Ich weiß nicht, wohin mit mir, weil alles so irreal wirkt. Als würde die Zeit mir einen Streich spielen und mir einreden, dass die Rückspultaste noch betätigt werden kann. Als würde ich alles rückgängig machen können, aber dafür müsste ich nur verstehen, was passiert ist.

Ich renne zur Rezeption. Die Frau hinter der Theke schaut mich irritiert an. Ihren Feierabend hat sie sich bestimmt anders vorgestellt, aber mein Abend hat von einer Sekunde auf die andere einen miserablen Schicksalsschlag erfahren.Mein Kopf will nicht realisieren. Mein Herz will nicht stehen bleiben und meine Augen wollen diese Frau nicht mit roten Augen anschauen. Ich kann ihr den skeptischen Blick nicht übelnehmen. Schließlich mache ich während ihrer stillen Arbeitsschicht Krach. Wie sollen einem in so einer Situation auch keine Fragezeichen im Kopf schwirren? Sie steht auf und schenkt mir ihre ganze Aufmerksamkeit. „Ganz ruhig, wer ist denn ihr Mann?", fragt sie überfordert.

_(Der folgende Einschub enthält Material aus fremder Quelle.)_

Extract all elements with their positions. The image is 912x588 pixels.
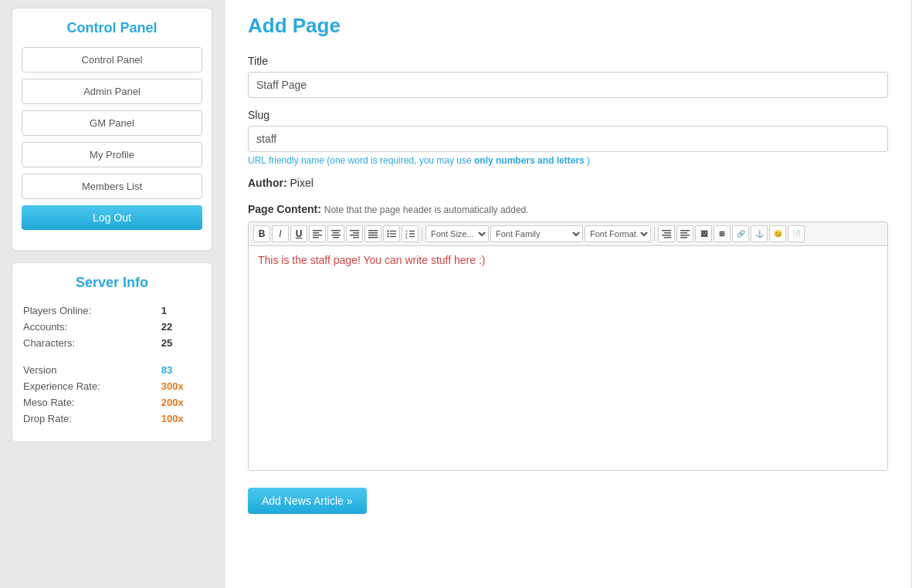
align-justify-button[interactable] (364, 225, 381, 242)
font-family-select[interactable]: Font Family ArialTimes New RomanCourier … (490, 225, 583, 242)
editor-text: This is the staff page! You can write st… (258, 254, 485, 266)
svg-rect-35 (680, 237, 687, 238)
editor-toolbar: B I U (249, 222, 887, 246)
nav-members-list[interactable]: Members List (22, 174, 202, 199)
indent-button[interactable] (658, 225, 675, 242)
title-input[interactable] (248, 72, 888, 98)
ordered-list-button[interactable]: 1.2.3. (402, 225, 419, 242)
players-online-label: Players Online: (23, 303, 160, 318)
svg-rect-14 (368, 235, 378, 236)
version-row: Version 83 (23, 363, 201, 377)
insert-image-button[interactable]: 🖼 (695, 225, 712, 242)
svg-rect-28 (662, 230, 671, 231)
meso-rate-row: Meso Rate: 200x (23, 395, 201, 410)
svg-rect-33 (680, 232, 687, 234)
author-value: Pixel (290, 177, 313, 189)
svg-rect-21 (390, 236, 396, 237)
align-center-button[interactable] (327, 225, 344, 242)
outdent-button[interactable] (676, 225, 693, 242)
svg-rect-1 (313, 232, 319, 234)
svg-rect-15 (368, 237, 378, 238)
svg-rect-6 (331, 235, 341, 236)
svg-rect-11 (353, 237, 359, 238)
nav-admin-panel[interactable]: Admin Panel (22, 79, 202, 104)
exp-rate-value: 300x (161, 379, 201, 394)
bold-button[interactable]: B (253, 225, 270, 242)
meso-rate-value: 200x (161, 395, 201, 410)
drop-rate-value: 100x (161, 411, 201, 426)
page-content-label: Page Content: (248, 203, 321, 215)
exp-rate-label: Experience Rate: (23, 379, 160, 394)
meso-rate-label: Meso Rate: (23, 395, 160, 410)
svg-point-20 (387, 235, 388, 237)
svg-text:3.: 3. (405, 235, 408, 238)
players-online-row: Players Online: 1 (23, 303, 201, 318)
svg-rect-4 (331, 230, 341, 231)
author-line: Author: Pixel (248, 177, 888, 189)
underline-button[interactable]: U (290, 225, 307, 242)
author-label: Author: (248, 177, 287, 189)
insert-table-button[interactable]: ⊞ (714, 225, 731, 242)
server-stats-table: Players Online: 1 Accounts: 22 Character… (22, 302, 202, 427)
page-content-note: Note that the page header is automatical… (324, 204, 529, 215)
slug-input[interactable] (248, 126, 888, 152)
toolbar-sep-2 (654, 227, 655, 241)
drop-rate-label: Drop Rate: (23, 411, 160, 426)
font-format-select[interactable]: Font Format NormalHeading 1Heading 2Head… (585, 225, 651, 242)
characters-value: 25 (161, 336, 201, 350)
characters-row: Characters: 25 (23, 336, 201, 350)
font-size-select[interactable]: Font Size... 810121416182436 (425, 225, 489, 242)
svg-rect-34 (680, 235, 690, 236)
slug-label: Slug (248, 109, 888, 121)
logout-button[interactable]: Log Out (22, 205, 202, 230)
exp-rate-row: Experience Rate: 300x (23, 379, 201, 394)
drop-rate-row: Drop Rate: 100x (23, 411, 201, 426)
version-label: Version (23, 363, 160, 377)
svg-rect-31 (664, 237, 671, 238)
emoticon-button[interactable]: 😊 (769, 225, 786, 242)
svg-rect-17 (390, 231, 396, 231)
svg-rect-30 (662, 235, 671, 236)
version-value: 83 (161, 363, 201, 377)
svg-rect-2 (313, 235, 322, 236)
svg-rect-5 (333, 232, 339, 234)
svg-rect-23 (409, 231, 415, 231)
page-title: Add Page (248, 14, 888, 38)
align-right-button[interactable] (346, 225, 363, 242)
nav-gm-panel[interactable]: GM Panel (22, 110, 202, 136)
svg-rect-32 (680, 230, 690, 231)
svg-rect-19 (390, 233, 396, 234)
accounts-row: Accounts: 22 (23, 319, 201, 334)
accounts-label: Accounts: (23, 319, 160, 334)
insert-link-button[interactable]: 🔗 (732, 225, 749, 242)
control-panel-panel: Control Panel Control Panel Admin Panel … (12, 8, 212, 251)
sidebar: Control Panel Control Panel Admin Panel … (0, 0, 224, 588)
server-info-title: Server Info (22, 275, 202, 291)
slug-hint-bold: only numbers and letters (474, 155, 585, 166)
rich-text-editor: B I U (248, 221, 888, 471)
editor-content-area[interactable]: This is the staff page! You can write st… (249, 246, 887, 470)
source-button[interactable]: 📄 (788, 225, 805, 242)
insert-anchor-button[interactable]: ⚓ (751, 225, 768, 242)
unordered-list-button[interactable] (383, 225, 400, 242)
nav-control-panel[interactable]: Control Panel (22, 47, 202, 73)
italic-button[interactable]: I (272, 225, 289, 242)
svg-rect-9 (353, 232, 359, 234)
svg-rect-7 (333, 237, 339, 238)
svg-rect-10 (350, 235, 359, 236)
server-info-panel: Server Info Players Online: 1 Accounts: … (12, 262, 212, 442)
slug-hint: URL friendly name (one word is required,… (248, 155, 888, 166)
nav-my-profile[interactable]: My Profile (22, 142, 202, 167)
svg-point-18 (387, 233, 388, 235)
svg-rect-8 (350, 230, 359, 231)
players-online-value: 1 (161, 303, 201, 318)
svg-rect-27 (409, 236, 415, 237)
submit-button[interactable]: Add News Article » (248, 488, 367, 514)
slug-hint-end: ) (587, 155, 590, 166)
characters-label: Characters: (23, 336, 160, 350)
page-content-heading: Page Content: Note that the page header … (248, 203, 888, 215)
control-panel-title: Control Panel (22, 20, 202, 36)
align-left-button[interactable] (309, 225, 326, 242)
svg-rect-0 (313, 230, 322, 231)
svg-rect-29 (664, 232, 671, 234)
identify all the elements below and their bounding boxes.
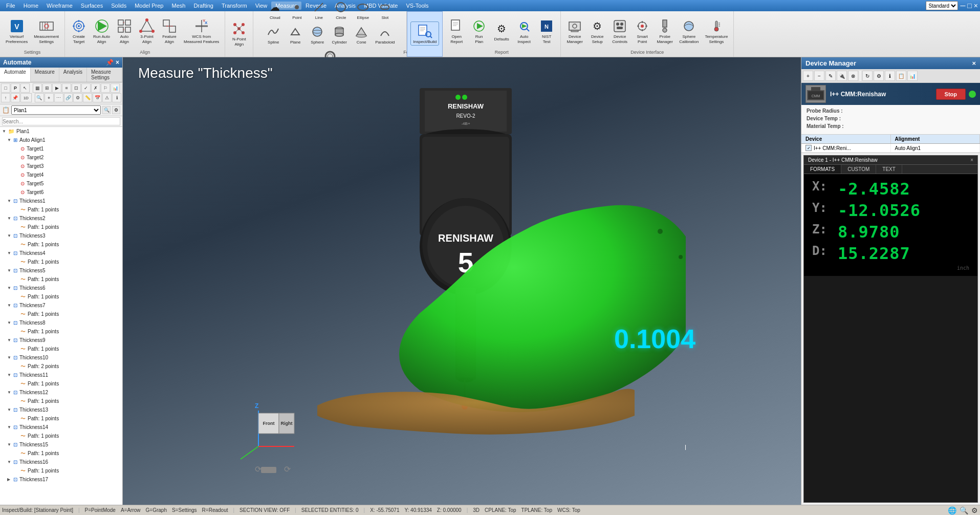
cylinder-button[interactable]: Cylinder — [329, 22, 350, 46]
tb-info[interactable]: ℹ — [112, 93, 121, 102]
tb-chart[interactable]: 📊 — [111, 83, 120, 93]
menu-drafting[interactable]: Drafting — [189, 2, 217, 10]
automate-pin-icon[interactable]: 📌 — [106, 59, 114, 66]
tree-target5[interactable]: ⊙ Target5 — [0, 179, 122, 188]
menu-wireframe[interactable]: Wireframe — [42, 2, 77, 10]
tree-thickness2[interactable]: ▼ ⊡ Thickness2 — [0, 214, 122, 223]
tree-target3[interactable]: ⊙ Target3 — [0, 162, 122, 170]
tree-thickness15-path[interactable]: 〜 Path: 1 points — [0, 449, 122, 458]
device-controls-button[interactable]: Device Controls — [609, 16, 630, 46]
tb-zoom[interactable]: 🔍 — [35, 93, 44, 102]
d1-tab-custom[interactable]: CUSTOM — [841, 165, 876, 174]
dm-tb-settings[interactable]: ⚙ — [874, 71, 884, 81]
tb-cursor[interactable]: ⌖ — [45, 93, 54, 102]
dm-tb-add[interactable]: + — [803, 71, 813, 81]
tb-flag[interactable]: ⚐ — [101, 83, 110, 93]
tree-plan1[interactable]: ▼ 📁 Plan1 — [0, 127, 122, 136]
sphere-button[interactable]: Sphere — [307, 22, 328, 46]
tb-cal[interactable]: 📅 — [93, 93, 102, 102]
tree-thickness8-path[interactable]: 〜 Path: 1 points — [0, 327, 122, 336]
tb-measure[interactable]: 📏 — [83, 93, 92, 102]
tb-new[interactable]: □ — [1, 83, 10, 93]
dm-tb-log[interactable]: 📋 — [896, 71, 906, 81]
tree-thickness13[interactable]: ▼ ⊡ Thickness13 — [0, 405, 122, 414]
tree-thickness13-path[interactable]: 〜 Path: 1 points — [0, 414, 122, 423]
spline-button[interactable]: Spline — [263, 22, 284, 46]
tb-play[interactable]: ▶ — [52, 83, 61, 93]
slot-button[interactable]: Slot — [374, 0, 396, 22]
plan-settings-btn[interactable]: ⚙ — [112, 106, 120, 114]
table-row[interactable]: ✓ I++ CMM:Reni... Auto Align1 — [801, 144, 980, 153]
tree-thickness7-path[interactable]: 〜 Path: 1 points — [0, 310, 122, 318]
search-input[interactable] — [2, 117, 120, 125]
tb-expand[interactable]: ▦ — [33, 83, 42, 93]
dm-tb-disconnect[interactable]: ⊗ — [848, 71, 858, 81]
verisurf-prefs-button[interactable]: V Verisurf Preferences — [3, 16, 30, 46]
wcs-from-button[interactable]: X Y WCS from Measured Features — [181, 16, 222, 46]
menu-transform[interactable]: Transform — [217, 2, 251, 10]
nist-test-button[interactable]: N NIST Test — [536, 16, 557, 46]
tb-list[interactable]: ≡ — [62, 83, 71, 93]
tree-thickness9-path[interactable]: 〜 Path: 1 points — [0, 345, 122, 353]
tree-thickness6[interactable]: ▼ ⊡ Thickness6 — [0, 284, 122, 292]
sphere-calibration-button[interactable]: Sphere Calibration — [677, 16, 701, 46]
line-button[interactable]: Line — [308, 0, 330, 22]
tree-thickness11[interactable]: ▼ ⊡ Thickness11 — [0, 371, 122, 379]
tree-thickness8[interactable]: ▼ ⊡ Thickness8 — [0, 318, 122, 327]
tb-check[interactable]: ✓ — [81, 83, 91, 93]
run-plan-button[interactable]: Run Plan — [468, 16, 490, 46]
status-zoom-icon[interactable]: 🔍 — [960, 506, 968, 514]
plan-search-btn[interactable]: 🔍 — [102, 106, 111, 114]
tree-thickness6-path[interactable]: 〜 Path: 1 points — [0, 292, 122, 301]
defaults-button[interactable]: ⚙ Defaults — [491, 19, 512, 43]
device-manager-button[interactable]: Device Manager — [564, 16, 585, 46]
auto-align-button[interactable]: Auto Align — [114, 16, 135, 46]
tree-thickness3-path[interactable]: 〜 Path: 1 points — [0, 240, 122, 249]
tb-p[interactable]: P — [11, 83, 20, 93]
plane-button[interactable]: Plane — [285, 22, 306, 46]
window-close[interactable]: × — [974, 2, 978, 10]
tree-thickness5[interactable]: ▼ ⊡ Thickness5 — [0, 266, 122, 275]
measurement-settings-button[interactable]: Measurement Settings — [31, 16, 61, 46]
tb-pin[interactable]: 📌 — [11, 93, 20, 102]
tb-dots[interactable]: ⋯ — [54, 93, 63, 102]
tb-grid[interactable]: ⊞ — [42, 83, 52, 93]
tree-thickness1-path[interactable]: 〜 Path: 1 points — [0, 205, 122, 214]
probe-manager-button[interactable]: Probe Manager — [654, 16, 676, 46]
tree-thickness10[interactable]: ▼ ⊡ Thickness10 — [0, 353, 122, 362]
point-button[interactable]: Point — [286, 0, 308, 22]
window-maximize[interactable]: □ — [967, 2, 971, 10]
dm-tb-info[interactable]: ℹ — [885, 71, 895, 81]
automate-close-icon[interactable]: × — [116, 59, 119, 66]
tb-link[interactable]: 🔗 — [64, 93, 73, 102]
tree-view[interactable]: ▼ 📁 Plan1 ▼ ⊞ Auto Align1 ⊙ Target1 ⊙ Ta… — [0, 127, 122, 505]
tree-thickness17[interactable]: ▶ ⊡ Thickness17 — [0, 475, 122, 484]
menu-solids[interactable]: Solids — [107, 2, 130, 10]
tree-thickness9[interactable]: ▼ ⊡ Thickness9 — [0, 336, 122, 345]
npoint-align-button[interactable]: N-Point Align — [228, 19, 250, 48]
cone-button[interactable]: Cone — [351, 22, 372, 46]
cloud-button[interactable]: ☁ Cloud — [264, 0, 286, 22]
tree-thickness4-path[interactable]: 〜 Path: 1 points — [0, 258, 122, 266]
dm-tb-chart[interactable]: 📊 — [907, 71, 918, 81]
d1-tab-formats[interactable]: FORMATS — [804, 165, 841, 174]
dm-tb-refresh[interactable]: ↻ — [862, 71, 873, 81]
tab-measure-settings[interactable]: Measure Settings — [87, 68, 122, 82]
tree-auto-align1[interactable]: ▼ ⊞ Auto Align1 — [0, 136, 122, 144]
tree-thickness14[interactable]: ▼ ⊡ Thickness14 — [0, 423, 122, 432]
tree-thickness12[interactable]: ▼ ⊡ Thickness12 — [0, 388, 122, 397]
tree-thickness2-path[interactable]: 〜 Path: 1 points — [0, 223, 122, 231]
tree-target6[interactable]: ⊙ Target6 — [0, 188, 122, 197]
menu-home[interactable]: Home — [19, 2, 42, 10]
window-minimize[interactable]: ─ — [960, 2, 965, 10]
tree-thickness3[interactable]: ▼ ⊡ Thickness3 — [0, 231, 122, 240]
tree-thickness11-path[interactable]: 〜 Path: 1 points — [0, 379, 122, 388]
status-globe-icon[interactable]: 🌐 — [948, 506, 956, 514]
device-checkbox[interactable]: ✓ — [805, 145, 812, 151]
feature-align-button[interactable]: Feature Align — [159, 16, 180, 46]
tab-measure[interactable]: Measure — [31, 68, 59, 82]
tb-x[interactable]: ✗ — [91, 83, 100, 93]
device1-close[interactable]: × — [970, 157, 973, 163]
tree-thickness16-path[interactable]: 〜 Path: 1 points — [0, 466, 122, 475]
run-auto-align-button[interactable]: Run Auto Align — [91, 16, 113, 46]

Wie hätte ich an ihrer Stelle reagiert? Hätte ich ebenso Worte finden können, die Ermunterung hergeben? In dieser Hektik kann ich es mir nicht vorstellen. Meine Angst schubst die Gedanken, die sich beschämt zur Wand drehen, in die hintersten Ecken. Und schon passiert es. Tränen steigen auf und füllen meine Augen wie ein Wassergefäß. Ich verliere die Kontrolle über meine Atmung. Vergeblich ringe ich nach Luft, die mich am Leben hält. Ich stütze meine Hände auf die Theke und wimmere. Wieso kann das alles nicht einfach ein blöder Witz sein? Ich brauche Halt. Es fühlt sich an, als würde ein Hinterhältiger meinen Hals mit einem Seil zuschnüren und keine Scheu zeigen.

Nabil.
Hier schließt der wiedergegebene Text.